Qu’est-ce qui vous a particulièrement marqué pendant ces années à France Culture ? J’ai été beaucoup touché la semaine dernière par la disparition d’Yves Coppens, qui fut le parrain de La méthode scientifique. J’ai réécouté cette première émission avec beaucoup d’émotion. Pendant la crise sanitaire, j’ai été très affecté par les réactions aux Radiographies du coronavirus [un point sur l’avancée de la recherche, diffusée quotidiennement au printemps 2020 dans Les matins, ndlr]. J’ai reçu une volée de mails insultants, homophobes, dégoûtants. Il y a même eu une espèce de lutte sur ma page Wikipédia, certains rédacteurs y postaient des choses dégueulasses. Je ne pensais pas récolter cela alors que j’essayais de faire un travail sérieux.

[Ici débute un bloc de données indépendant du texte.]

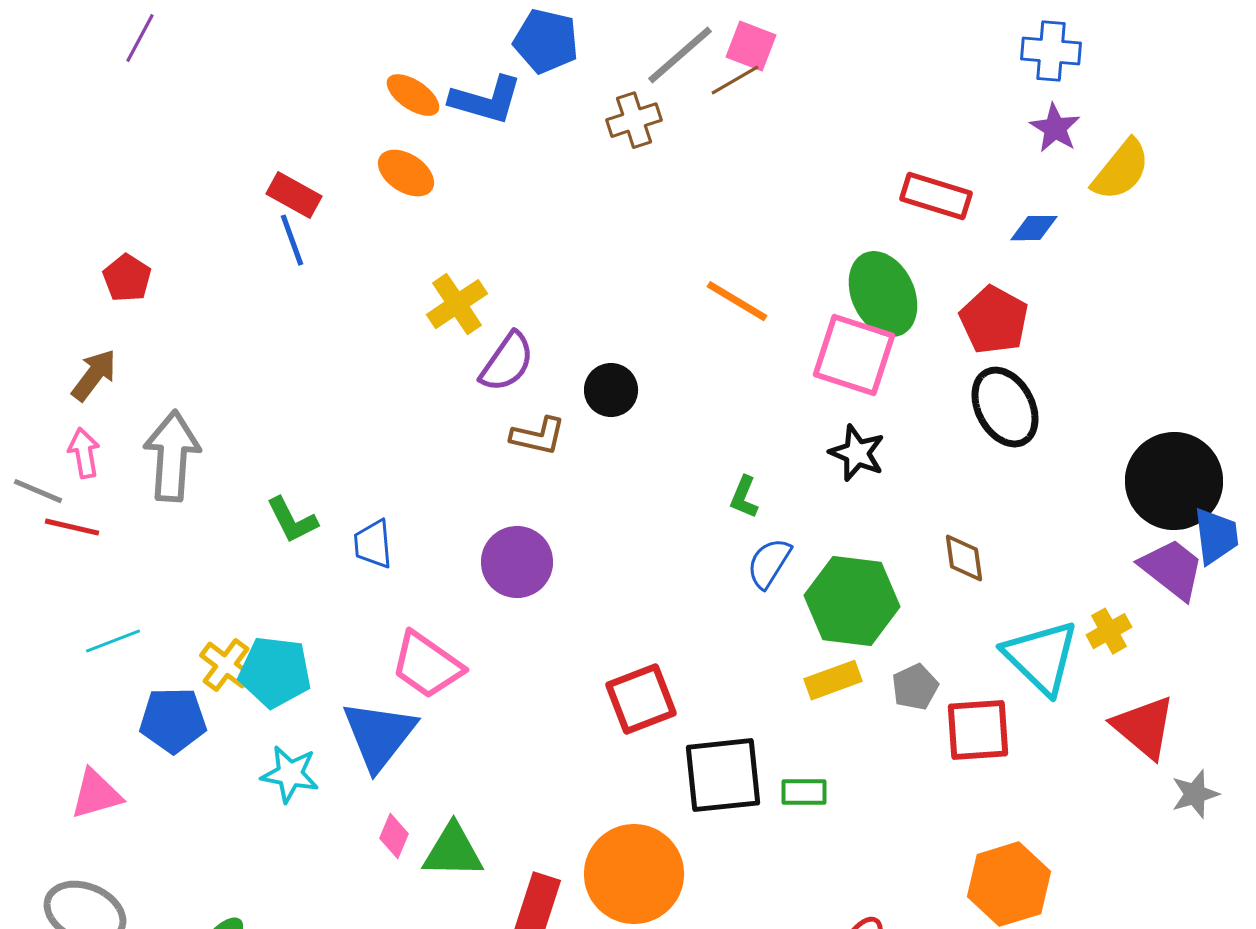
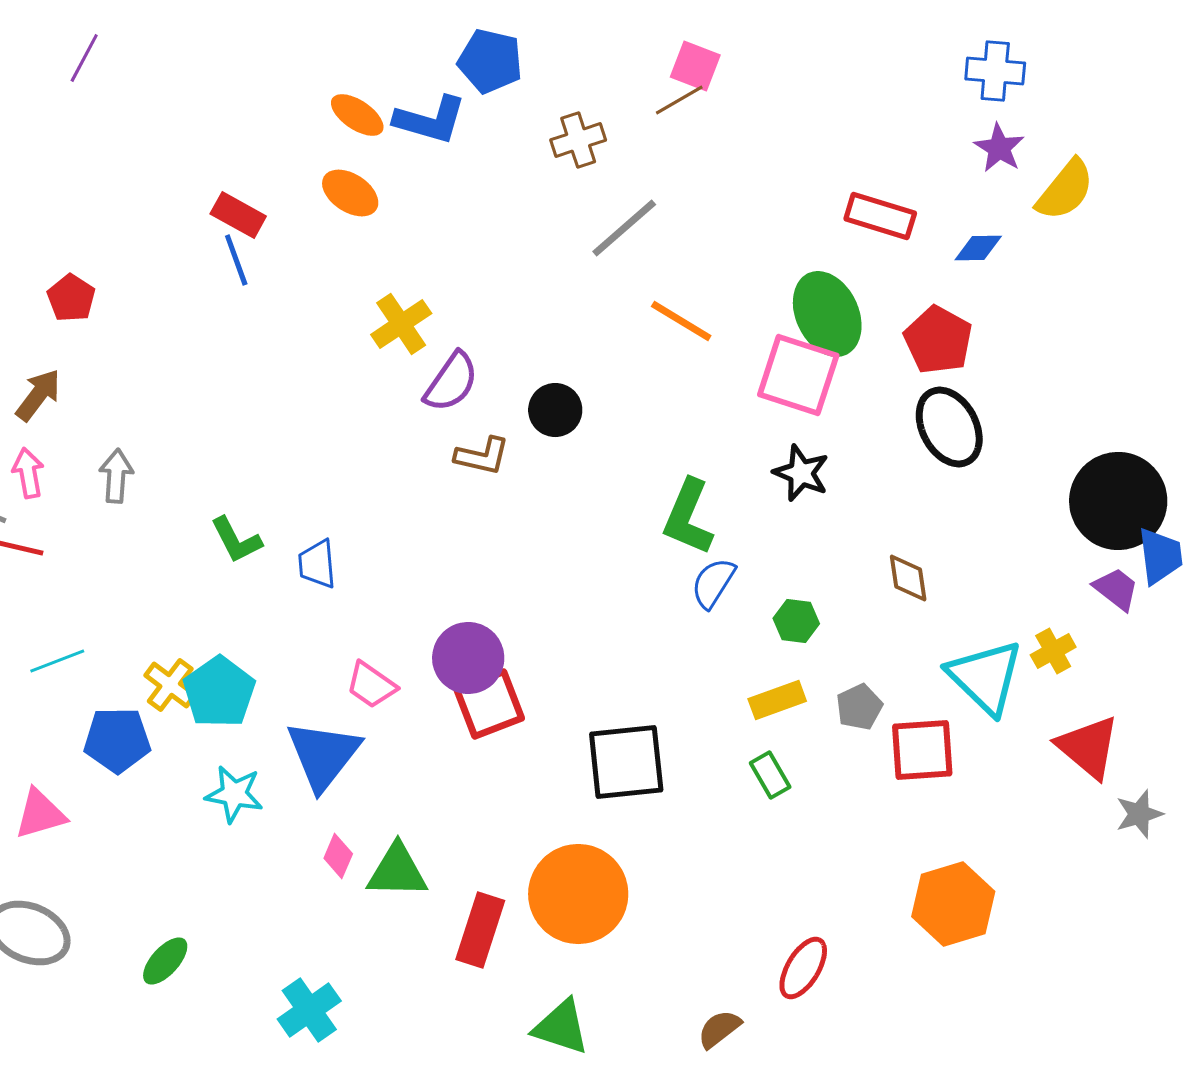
gray line: (680, 55) -> (624, 228), moved
gray arrow: (172, 456) -> (116, 476), size x0.6
green L-shape: (744, 497) -> (688, 517), size x1.8
purple circle: (517, 562) -> (468, 658), moved
purple trapezoid: (1172, 569) -> (1116, 589), size x0.7
green hexagon: (852, 601) -> (796, 621), size x0.5
pink trapezoid: (427, 665) -> (371, 685), size x0.7
cyan pentagon: (275, 672) -> (219, 692), turned 30
red square: (641, 699) -> (489, 704), moved
black square: (723, 775) -> (626, 762), moved
green rectangle: (804, 792) -> (770, 775), moved, turned 60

Cet été, vous rempilez pour une deuxième saison d’Infiniment, sur France Culture… C’est une autre façon, plus poétique et évocatrice, de raconter la science. Une forme d’invitation au voyage avec des explorateurs et des aventuriers, des déserts aux forêts amazoniennes. On y expliquera l’infiniment aride et l’infiniment humide, ou encore l’infiniment sombre et l’infiniment lumineux. Avec le réalisateur Olivier Bétard, nous avons travaillé main dans la main pour trouver des notes de musiques oniriques à placer sous la parole de nos invités. Dans la chronique Un été dans les étoiles (lundi à vendredi à 7h20), je raconterai la façon dont on regarde les étoiles aujourd’hui : j’ai pu partir en avril dans le désert d’Atacama au Chili, observer le plus grand télescope du monde. Et ensuite ? Je me retaperai, pour essayer de stabiliser mon état de santé. Je change de rythme, d’univers, et de projets — du côté de l’écriture et de la création, notamment.
Source : telerama.fr
Grosse grosse perte pour le PAF. Nicolas Martin est un excellent journaliste, qui, sans doute, s’est trop investit dans son travail au point de presque y laisser sa santé. Son émission, La méthode scientifique, est de loin ce qui s’est fait de mieux en France dans le domaine de la vulgarisation scientifique, avec C’est pas sorcier qui était elle destinée à un public plus profane.
Je regrette vraiment que l’émission s’arrête. Bien qu’il rappelle que c’était une émission collective, sa maitrise des sujets y était pour beaucoup.
Merci à lui pour avoir animé, porté, produit, ces dernières années, toutes ces émissions de grande qualité.